Hello Jordi,

On 02.01.2015 15:01, Jordi Boggiano wrote:
> Looking at it from an OSS maintainer perspective, introducing strict 
> hints in code would be a huge BC break as I don't know how people use my 
> code, nor if they validate/coerce their user input early or not. If I 
> suddenly declare something as int and someone used to pass '5', they get 
> an error. That would make adoption quite hard in OSS IMO if you don't 
> want to bother people.

I'd argue if your concern is so big, you just wouldn't do it ... it's up
to the author how he sees it fit and wants to use it. You could make all
your public facing methods don't use them but only use it internally
(aha, just saw someone mentioned this in another email too; weird).

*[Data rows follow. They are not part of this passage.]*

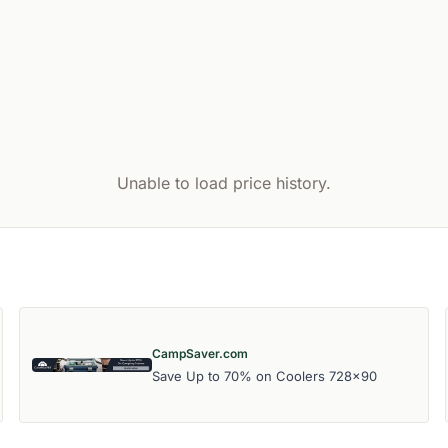
Unable to load price history.
CampSaver.com
Save Up to 70% on Coolers 728x90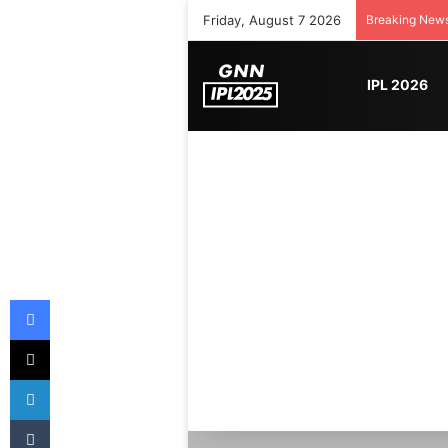
Friday, August 7 2026
Breaking New
IPL 2026
Facebook
X
LinkedIn
Tumblr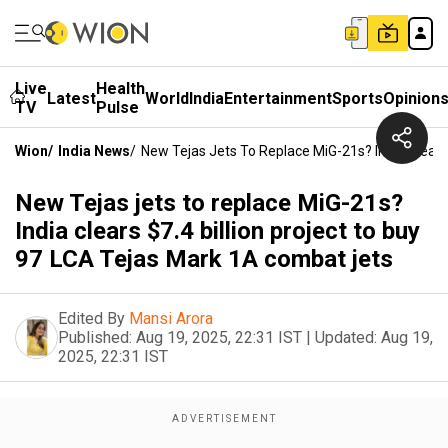
Live
Health
Latest
World
India
Entertainment
Sports
Opinion
TV
Pulse
Wion
/
India News
/
New Tejas Jets To Replace MiG-21s? India Clears
New Tejas jets to replace MiG-21s?
India clears $7.4 billion project to buy
97 LCA Tejas Mark 1A combat jets
Edited By
Mansi Arora
Published:
Aug 19, 2025, 22:31 IST
|
Updated:
Aug 19,
2025, 22:31 IST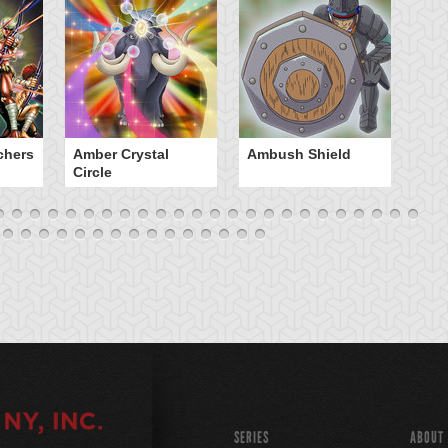
chers
Amber Crystal
Ambush Shield
An
Circle
SERIES
ABOUT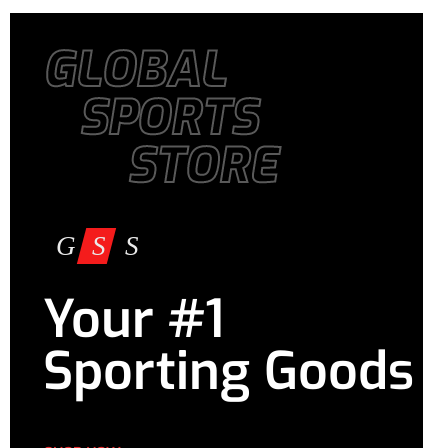
GLOBAL
SPORTS
STORE
Your #1
Sporting Goods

> With weak typing on the other hand, I get to remove tons of @param 
> annotations which would be amazing
[...]

I hope you don't because @param should also be describing the
purpose/usage of the parameter ;-)

> It's not my call as a library author to decide 
> whether the users of the lib should cast user inputs to ints or validate 
> them or do nothing at all.

That's really interesting, because I as library author actually do
provide "how to use my library". I mean:
- I create it with my vision
- I document it
- I create the examples how to use it
- I decide what's private/protected/public, i.e. how extensible things are

Well, there's lot of "I" but that would also apply to teams and their
decision how to use it.


My want-to-be-on-the-safe-side-code currently is either riddled with
explicit casts or simple nothing; I try to keep my methods small and
that overhead could outweigh code logic sometimes which I'd consider
counterproductive.
> 
> Besides, IMO if strict typing was so desirable we would see more of the 
> String/Int classes out there, or we would see people do things like:

Well, performance; manual boxing/unboxing is IMHO not really feasible to
do with the interpreter currently (ok; gut feeling here, no benchmark).
So, yes, I would use it if the overall overhead incurred would IMHO just
not make it feasible. (sorry for repeating)

> 
>     function foo($number, $string) {
>          expectNumber($number); expectString($string);
>     }
> 
> That'd be a simple lib to write, it barely adds more code to your 
> functions, and you get strict typing. But I hardly see anyone do this, 
> and I would argue it's because it sounds appealing in theory but it's 
> not worth it in practice.

I'd love to to that but simply also don't want to clutter my code with
such an approach.

The current situation to me is a bit like: it bothers me, but not to the
point I'd clutter my code with an approach like you've shown (and was
tempted multiple times in the past to do ...)


Although it seems like I wrote so many "counter" argument, please don't
misinterpret. For the love of history I merely told my view and I'm
actually glad you shared yours; with this important topic for PHP,
however it ends, there can't be too many views on that matter.